I ran this command: certbot --apache -n -d domain.tld -d www.domain.tld --agree-tos --email mail@domain.com --redirect
It produced this output: > Encountered vhost ambiguity but unable to ask for user guidance in non-interactive mode. Currently Certbot needs each vhost to be in its own conf file, and may need vhosts to be explicitly labelled with ServerName or ServerAlias directories.
My web server is (include version): Apache 2
The operating system my web server runs on is (include version): Ubuntu 16.04
My hosting provider, if applicable, is: DigitalOcean
I can login to a root shell on my machine (yes or no, or I don’t know): Yes
I’m using a control panel to manage my site (no, or provide the name and version of the control panel): Yes
If you’re using a control panel to manage the webserver, I’d look for any plugin or module that supports Let’s Encrypt. Many control panels don’t take kindly to external configuration edits.

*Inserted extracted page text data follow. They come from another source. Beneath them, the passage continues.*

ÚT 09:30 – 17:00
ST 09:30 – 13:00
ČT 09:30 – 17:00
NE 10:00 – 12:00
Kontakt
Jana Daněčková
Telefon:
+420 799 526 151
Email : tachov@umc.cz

I agree with @motoko’s advice; it’s quite possible that this is some kind of conflict between Certbot and the control panel, or that, even if it’s not, it’s going to produce a conflict in the future.
If you’re sure that you want to use Certbot, you can run the command again without -n to find out what the question that it wants to ask is. This complaint is essentially that it’s not allowed to ask you questions when running with -n. If you allow it to ask, you’ll probably see what it is that Certbot needs to know and was unable to decide.
Hmm, weird. I remember that I’ve said ‘No’ to the Control panel question. But anyway, I’m using DigitalOcean droplet, there’s no CP involved.
The prompt is about vhosts file and which one to be used. Can I pass this somehow with a parameter?
My point is to generate certificate for both www and non-www version of the domain with a single line, including the -n command. Is that possible somehow?
First thing first, you’ll want to find out what certbot needs to ask. Run without the -n command, and with --test-cert to get a test certificate and see what’s going on. This will let you figure out what is needed without running into rate limits. If certbot is going to modify your configurations, it desires a specific layout and you may not be doing that in a way it understands.
Personally, I like control and just use certonly with webroot since the path to the currently-active certificates doesn’t change and just reload the web server config after the renew command.
What’s going on here is Certbot can’t determine which virtual host to use to satisfy your request. You should add ServerName or ServerAlias directives to the correct Apache virtual host (and make sure there are no conflicting ones in another vhost on the same address and port).
I see. Is there any way of doing this without user interaction(with certbot, preferably)?
The creating of the DO droplets, the domain adding process and all that are automated, so I would like to automate that part as well.
This involves editing an Apache configuration file, but you could do it from a shell script with sed or something.
For example,
sed -i '/something/ aAnother thing' example-file.conf
is a command that will modify the file example-file.conf by inserting a new line containing the text “Another thing” immediately after any line that contains the text “something”.